I need to collect all links from a webpage as seen below (25 links from each 206 pages, around 5200 total links), which also has a load more news button (as three dots). I wrote my script, but my script does not give any links that I tried to collect. I updated some of Selenium attributes.
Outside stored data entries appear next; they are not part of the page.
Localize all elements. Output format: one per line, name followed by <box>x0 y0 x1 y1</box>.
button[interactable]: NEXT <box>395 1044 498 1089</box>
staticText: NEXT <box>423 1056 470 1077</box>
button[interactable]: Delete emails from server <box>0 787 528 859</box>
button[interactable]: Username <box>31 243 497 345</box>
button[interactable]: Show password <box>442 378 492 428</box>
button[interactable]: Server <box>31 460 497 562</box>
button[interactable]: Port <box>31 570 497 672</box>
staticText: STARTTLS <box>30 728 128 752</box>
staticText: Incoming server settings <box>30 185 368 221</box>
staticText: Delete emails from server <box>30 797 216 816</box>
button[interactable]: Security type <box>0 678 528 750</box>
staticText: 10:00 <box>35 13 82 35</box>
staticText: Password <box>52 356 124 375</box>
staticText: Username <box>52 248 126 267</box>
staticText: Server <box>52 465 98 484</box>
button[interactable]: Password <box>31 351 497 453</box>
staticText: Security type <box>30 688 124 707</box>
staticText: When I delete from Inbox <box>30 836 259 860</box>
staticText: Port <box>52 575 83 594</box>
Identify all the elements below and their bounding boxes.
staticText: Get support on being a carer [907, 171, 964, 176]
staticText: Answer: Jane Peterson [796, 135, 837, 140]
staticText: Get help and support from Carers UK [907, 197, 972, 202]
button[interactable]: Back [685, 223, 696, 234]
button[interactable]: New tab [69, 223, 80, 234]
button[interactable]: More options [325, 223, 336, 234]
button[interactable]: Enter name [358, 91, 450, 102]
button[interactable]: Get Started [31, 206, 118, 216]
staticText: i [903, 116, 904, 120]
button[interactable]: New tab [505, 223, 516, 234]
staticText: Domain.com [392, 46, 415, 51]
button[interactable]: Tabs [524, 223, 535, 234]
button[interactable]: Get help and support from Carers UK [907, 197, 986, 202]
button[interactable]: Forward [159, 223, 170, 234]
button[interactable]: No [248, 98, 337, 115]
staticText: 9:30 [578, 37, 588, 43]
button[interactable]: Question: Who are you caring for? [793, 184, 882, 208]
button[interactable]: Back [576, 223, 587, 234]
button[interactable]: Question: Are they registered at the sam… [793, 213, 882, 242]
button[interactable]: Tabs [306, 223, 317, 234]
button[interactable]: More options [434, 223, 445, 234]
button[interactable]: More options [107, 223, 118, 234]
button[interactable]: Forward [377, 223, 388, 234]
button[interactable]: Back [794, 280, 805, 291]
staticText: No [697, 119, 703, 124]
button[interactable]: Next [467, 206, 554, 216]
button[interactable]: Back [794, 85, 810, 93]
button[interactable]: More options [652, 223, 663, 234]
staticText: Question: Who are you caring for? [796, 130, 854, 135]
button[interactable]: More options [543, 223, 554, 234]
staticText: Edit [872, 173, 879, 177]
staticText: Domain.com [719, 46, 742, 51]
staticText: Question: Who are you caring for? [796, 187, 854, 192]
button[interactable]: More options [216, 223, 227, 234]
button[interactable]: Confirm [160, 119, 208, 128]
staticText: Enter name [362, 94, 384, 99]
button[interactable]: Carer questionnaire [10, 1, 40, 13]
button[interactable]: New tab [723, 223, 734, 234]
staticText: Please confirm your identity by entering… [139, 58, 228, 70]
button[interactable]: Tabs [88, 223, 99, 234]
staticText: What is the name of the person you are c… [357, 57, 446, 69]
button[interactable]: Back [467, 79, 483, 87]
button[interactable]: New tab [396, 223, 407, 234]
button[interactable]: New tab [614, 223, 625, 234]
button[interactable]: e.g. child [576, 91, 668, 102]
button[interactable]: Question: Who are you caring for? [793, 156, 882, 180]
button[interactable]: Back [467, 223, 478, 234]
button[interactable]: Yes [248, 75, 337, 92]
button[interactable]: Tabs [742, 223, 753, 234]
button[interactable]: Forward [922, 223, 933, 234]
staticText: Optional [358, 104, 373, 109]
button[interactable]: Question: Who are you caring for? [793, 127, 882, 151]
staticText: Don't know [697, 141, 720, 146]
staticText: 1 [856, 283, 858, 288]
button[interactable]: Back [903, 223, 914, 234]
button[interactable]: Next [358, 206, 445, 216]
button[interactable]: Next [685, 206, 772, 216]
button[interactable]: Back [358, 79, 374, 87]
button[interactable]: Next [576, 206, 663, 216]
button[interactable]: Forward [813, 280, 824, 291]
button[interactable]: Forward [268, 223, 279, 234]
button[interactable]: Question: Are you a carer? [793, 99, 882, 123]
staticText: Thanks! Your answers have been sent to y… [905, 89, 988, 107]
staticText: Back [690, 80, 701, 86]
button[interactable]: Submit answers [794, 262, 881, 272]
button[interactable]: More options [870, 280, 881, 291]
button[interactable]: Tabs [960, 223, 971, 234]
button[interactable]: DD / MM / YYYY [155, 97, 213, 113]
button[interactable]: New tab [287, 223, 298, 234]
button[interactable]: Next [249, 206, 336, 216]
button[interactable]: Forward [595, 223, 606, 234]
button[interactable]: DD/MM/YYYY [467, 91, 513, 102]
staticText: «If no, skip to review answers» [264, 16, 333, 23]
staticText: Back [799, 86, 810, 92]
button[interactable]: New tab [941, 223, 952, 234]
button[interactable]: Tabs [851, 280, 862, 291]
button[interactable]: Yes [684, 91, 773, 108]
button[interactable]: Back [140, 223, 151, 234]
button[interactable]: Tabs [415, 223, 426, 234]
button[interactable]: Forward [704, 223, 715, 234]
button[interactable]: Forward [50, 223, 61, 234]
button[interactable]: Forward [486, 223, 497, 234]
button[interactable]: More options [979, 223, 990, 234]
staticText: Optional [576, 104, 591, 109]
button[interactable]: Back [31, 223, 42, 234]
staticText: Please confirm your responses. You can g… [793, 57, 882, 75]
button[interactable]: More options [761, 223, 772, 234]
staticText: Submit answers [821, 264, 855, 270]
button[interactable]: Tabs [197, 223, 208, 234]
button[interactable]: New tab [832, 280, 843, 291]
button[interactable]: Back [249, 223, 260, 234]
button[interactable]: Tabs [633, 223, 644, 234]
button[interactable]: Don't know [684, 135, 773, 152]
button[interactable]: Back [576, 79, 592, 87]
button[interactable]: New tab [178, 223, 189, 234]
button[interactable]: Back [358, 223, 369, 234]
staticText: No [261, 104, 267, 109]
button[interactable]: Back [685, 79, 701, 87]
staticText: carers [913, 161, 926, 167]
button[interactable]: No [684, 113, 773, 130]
I really don't know why I could not get all the links.
from selenium import webdriver
from bs4 import BeautifulSoup
import time
from selenium.webdriver.common.by import By
from selenium.webdriver import Chrome
#Initialize the Chrome driver
driver = webdriver.Chrome()
driver.get("https://www.mfa.gov.tr/sub.en.mfa?ad9093da-8e71-4678-a1b6-05f297baadc4")
page_count = driver.find_element(By.XPATH, "//span[#class='rgInfoPart']")
text = page_count.text
page_count = int(text.split()[-1])
links = []
for i in range(1, page_count + 1):
# Click on the page number
driver.find_element(By.XPATH, f"//a[text()='{i}']").click()
time.sleep(5)
# Wait for the page to load
soup = BeautifulSoup(driver.page_source, 'html.parser')
# Extract the links from the page
page_links = soup.find_all('div', {'class': 'sub_lstitm'})
for link in page_links:
links.append("https://www.mfa.gov.tr"+link.find('a')['href'])
time.sleep(5)
driver.quit()
print(links)
I tried to run my code but actually I couldn't. I need to have some solution for this.
You can easily do everything in Selenium using the following method:
Wait for the links to be visible on the page
Get titles and urls
Get the current page number
If there is the button for the next page, then click it and repeat from step 1., otherwise it means we are in the last page hence the execution ends
What follows is the complete code to scrape all 206 pages
from selenium import webdriver
from selenium.webdriver.common.by import By
from selenium.webdriver.support.ui import WebDriverWait
from selenium.webdriver.support import expected_conditions as EC
driver = webdriver.Chrome()
driver.get("https://www.mfa.gov.tr/sub.en.mfa?ad9093da-8e71-4678-a1b6-05f297baadc4")
titles, urls = [], []
while 1:
print('current page:', driver.find_element(By.CSS_SELECTOR, 'td span').text, end='\r')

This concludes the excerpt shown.